Is there any way to figure out which ULE version I'm running in a precompiled kernel? I just nuked my src tree by accident, and am not sure if i'm on 1.65 or something older..
If there is no way, is this perhaps an idea?
Thanks, /Eirik
Jeff Roberson wrote:
On Fri, 17 Oct 2003, Bruce Evans wrote:
How would one test if it was an improvement on the 4BSD scheduler? It is not even competitive in my simple tests.
[scripts results deleted]
Summary: SCHED_ULE was more than twice as slow as SCHED_4BSD for the obj and depend stages. These stages have little parallelism. SCHED_ULE was only 19% slower for the all stage. It apparently misses many oppurtunities to actually run useful processes. This may be related to /usr being nfs mounted. There is lots of idling waiting for nfs even in the SCHED_4BSD case. The system times are smaller for SCHED_ULE, but this might not be significant. E.g., zeroing pages can account for several percent of the system time in buildworld, but on unbalanced systems that have too much idle time most page zero gets done in idle time and doesn't show up in the system time.
At one point ULE was at least as fast as 4BSD and in most cases faster. This is a regression. I'll sort it out soon.

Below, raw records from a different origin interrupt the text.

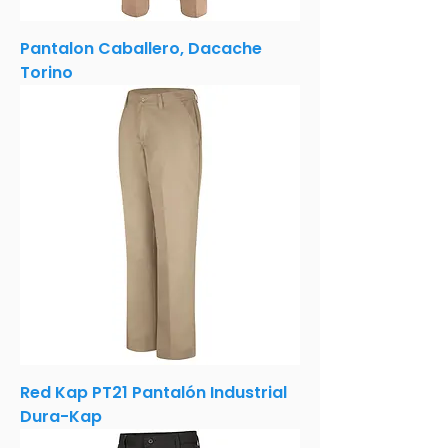
Pantalon Caballero, Dacache
Torino
Red Kap PT21 Pantalón Industrial
Dura-Kap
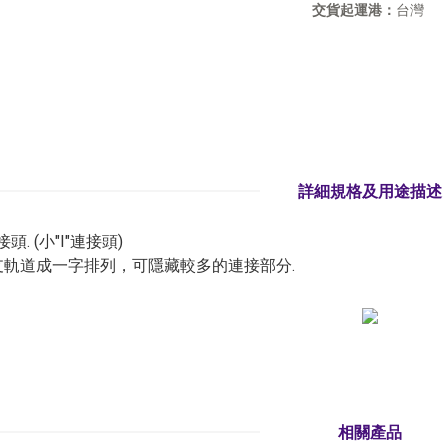
交貨起運港：
台灣
詳細規格及用途描述
頭. (小"I"連接頭)
支軌道成一字排列，可隱藏較多的連接部分.
相關產品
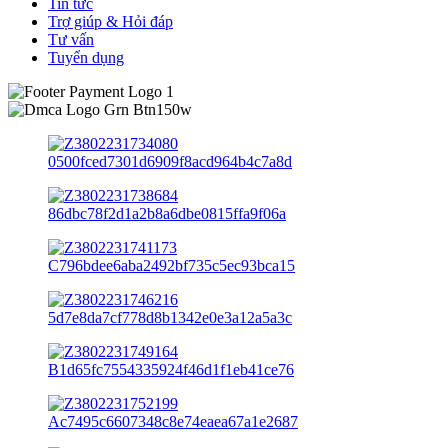
Tin tức
Trợ giúp & Hỏi đáp
Tư vấn
Tuyển dụng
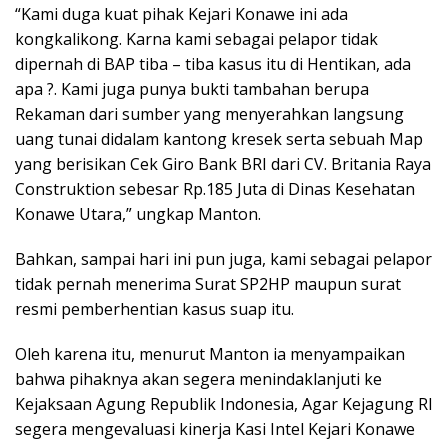
“Kami duga kuat pihak Kejari Konawe ini ada
kongkalikong. Karna kami sebagai pelapor tidak
dipernah di BAP tiba – tiba kasus itu di Hentikan, ada
apa ?. Kami juga punya bukti tambahan berupa
Rekaman dari sumber yang menyerahkan langsung
uang tunai didalam kantong kresek serta sebuah Map
yang berisikan Cek Giro Bank BRI dari CV. Britania Raya
Construktion sebesar Rp.185 Juta di Dinas Kesehatan
Konawe Utara,” ungkap Manton.
Bahkan, sampai hari ini pun juga, kami sebagai pelapor
tidak pernah menerima Surat SP2HP maupun surat
resmi pemberhentian kasus suap itu.
Oleh karena itu, menurut Manton ia menyampaikan
bahwa pihaknya akan segera menindaklanjuti ke
Kejaksaan Agung Republik Indonesia, Agar Kejagung RI
segera mengevaluasi kinerja Kasi Intel Kejari Konawe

Test 1 for fair scheduling related to niceness:
for i in 0 1 2 3 4 5 6 7 8 9 10 11 12 13 14 15 16 17 18 19 20 do nice -$i sh -c "while :; do echo -n;done" & done top -o time
[Output deleted]. This shows only a vague correlation between niceness and runtime for SCHED_ULE. However, top -o cpu shows a strong correlation between %CPU and niceness. Apparently, %CPU is very innacurate and/or not enough history is kept for long-term scheduling to be fair.

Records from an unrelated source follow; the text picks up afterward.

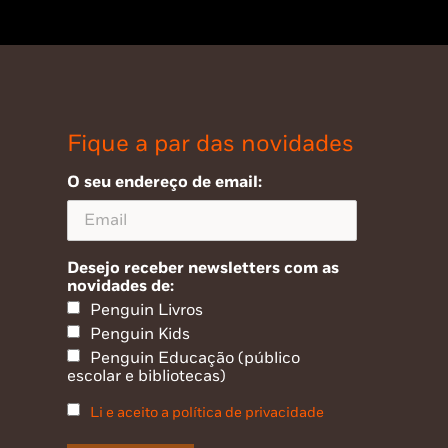
Fique a par das novidades
O seu endereço de email:
Desejo receber newsletters com as
novidades de:
Penguin Livros
Penguin Kids
Penguin Educação (público
escolar e bibliotecas)
Li e aceito a política de privacidade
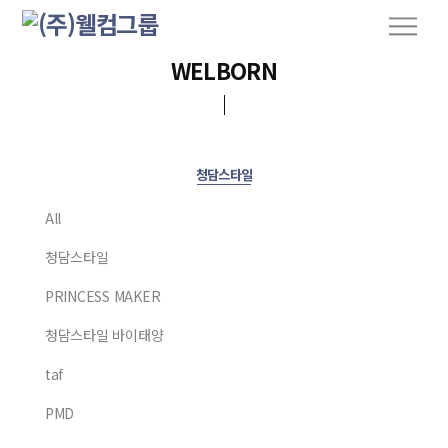
S
M
k
e
n
i
WELBORN
u
p
t
o
c
청담스타일
o
n
All
t
청담스타일
e
n
PRINCESS MAKER
t
청담스타일 바이태양
taf
PMD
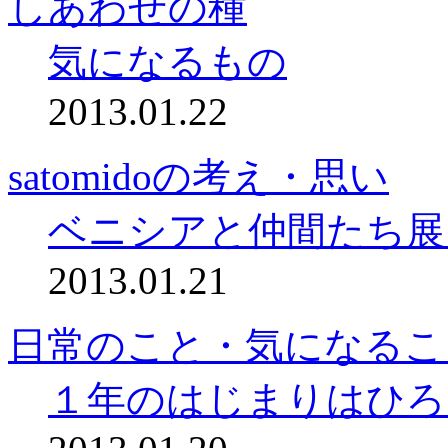
しあわせの種
気になるもの
2013.01.22
satomidoの考え・思い
ベニシアと仲間たち展
2013.01.21
日常のこと・気になるこ
１年のはじまりはひろ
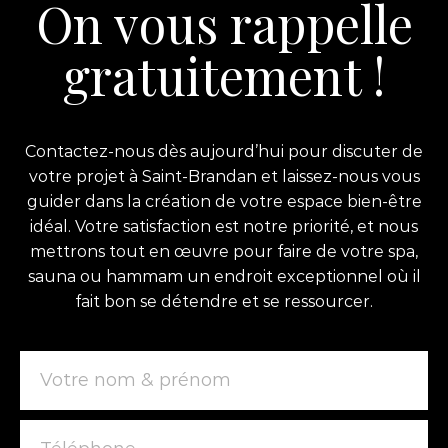
On vous rappelle
gratuitement !
Contactez-nous dès aujourd’hui pour discuter de
votre projet à Saint-Brandan et laissez-nous vous
guider dans la création de votre espace bien-être
idéal. Votre satisfaction est notre priorité, et nous
mettrons tout en œuvre pour faire de votre spa,
sauna ou hammam un endroit exceptionnel où il
fait bon se détendre et se ressourcer.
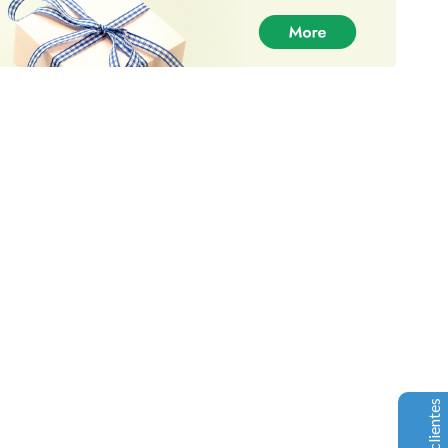
DankPlugEU - Melhor fornecedor de
ervas daninhas
Comentários de clientes
Christopher Lang
30-06-2021
Trustpilot
O vosso produto é excelente e o serviço é ainda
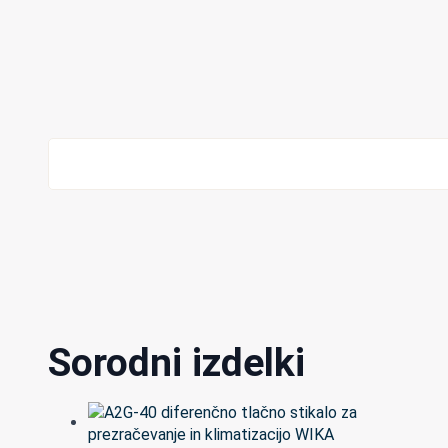
Sorodni izdelki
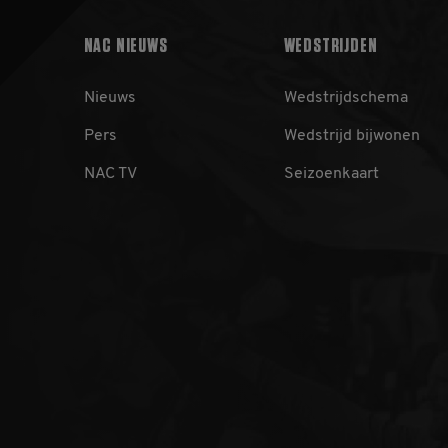
NAC NIEUWS
WEDSTRIJDEN
_gid
Go
LL
.n
Nieuws
Wedstrijdschema
_gat_UA-
.n
32550479-1
Pers
Wedstrijd bijwonen
NAC TV
Seizoenkaart
_ga_B40GPNTXQF
.n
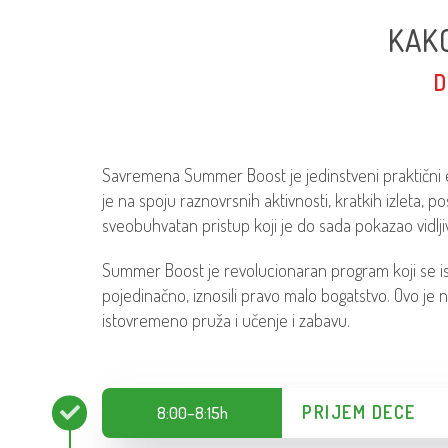
KAK
D
Savremena Summer Boost je jedinstveni praktični 
je na spoju raznovrsnih aktivnosti, kratkih izleta, 
sveobuhvatan pristup koji je do sada pokazao vidlj
Summer Boost je revolucionaran program koji se iskl
pojedinačno, iznosili pravo malo bogatstvo. Ovo je
istovremeno pruža i učenje i zabavu.
PRIJEM DECE
8:00–8:15h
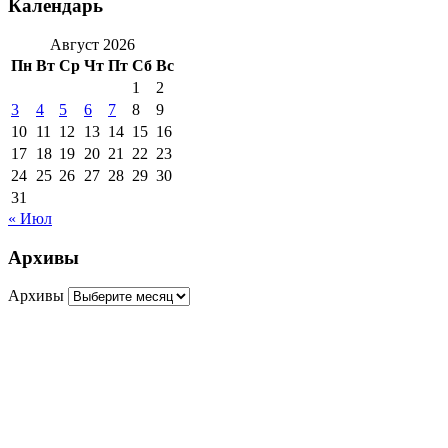
Календарь
Август 2026
Пн
Вт
Ср
Чт
Пт
Сб
Вс
1
2
3
4
5
6
7
8
9
10
11
12
13
14
15
16
17
18
19
20
21
22
23
24
25
26
27
28
29
30
31
« Июл
Архивы
Архивы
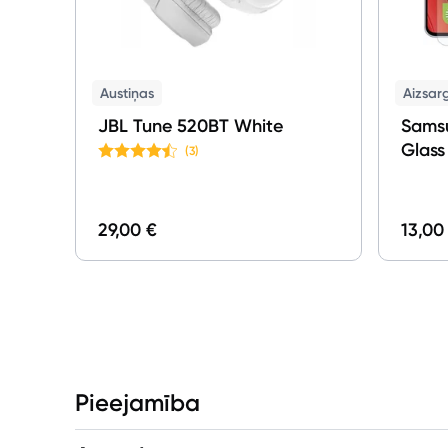
Austiņas
Aizsarg
JBL Tune 520BT White
Samsu
Glass
(3)
Displ
29,00 €
13,00
Pieejamība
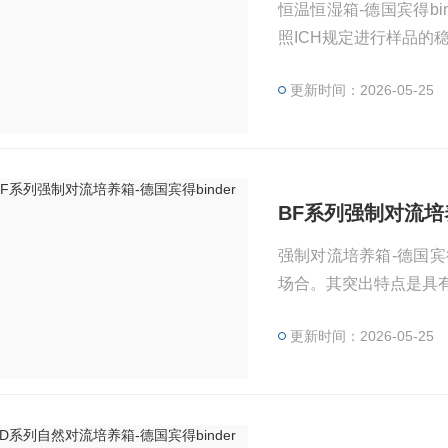
恒温恒湿箱-德国宾得b
照ICH规定进行样品的稳
中规定的耐久性试验和
更新时间：2026-05-25
使得KBF恒温恒湿箱
BF系列强制对流培养
强制对流培养箱-德国宾
场合。其突出特点是具
更新时间：2026-05-25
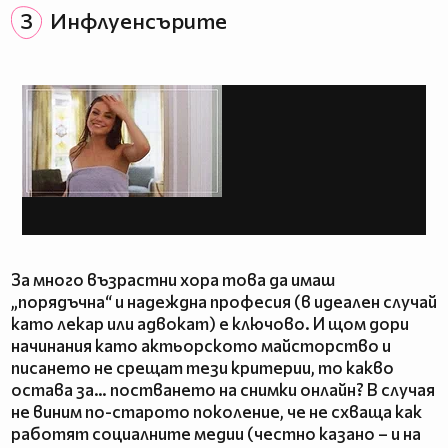
3
Инфлуенсърите
За много възрастни хора това да имаш
„порядъчна“ и надеждна професия (в идеален случай
като лекар или адвокат) е ключово. И щом дори
начинания като актьорското майсторство и
писането не срещат тези критерии, то какво
остава за… постването на снимки онлайн? В случая
не виним по-старото поколение, че не схваща как
работят социалните медии (честно казано – и на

Test 5 for fair scheduling related to niceness:
for i in -20 -16 -12 -8 -4 0 4 8 12 16 20 do nice -$i sh -c "while :; do echo -n;done" & done time top -o cpu
With SCHED_ULE, this now hangs the system, but it worked yesterday. Today it doesn't get as far as running top and it stops the nfs server responding. To unhang the system and see what the above does, run a shell at rtprio 0 and start top before the above, and use top to kill processes (I normally use "killall sh" to kill all the shells generated by tests 1-5, but killall doesn't work if it is on nfs when the nfs server is not responding).
661 root 112 -20 900K 608K RUN 0:24 27.80% 27.64% sh 662 root 114 -16 900K 608K RUN 0:19 12.43% 12.35% sh 663 root 114 -12 900K 608K RUN 0:15 10.66% 10.60% sh 664 root 114 -8 900K 608K RUN 0:11 9.38% 9.33% sh 665 root 115 -4 900K 608K RUN 0:10 7.91% 7.86% sh 666 root 115 0 900K 608K RUN 0:07 6.83% 6.79% sh 667 root 115 4 900K 608K RUN 0:06 5.01% 4.98% sh 668 root 115 8 900K 608K RUN 0:04 3.83% 3.81% sh 669 root 115 12 900K 608K RUN 0:02 2.21% 2.20% sh 670 root 115 16 900K 608K RUN 0:01 0.93% 0.93% sh
I think you cvsup'd at a bad time. I fixed a bug that would have caused the system to lock up in this case late last night. On my system it freezes for a few seconds and then returns. I can stop that by turning down the interactivity threshold.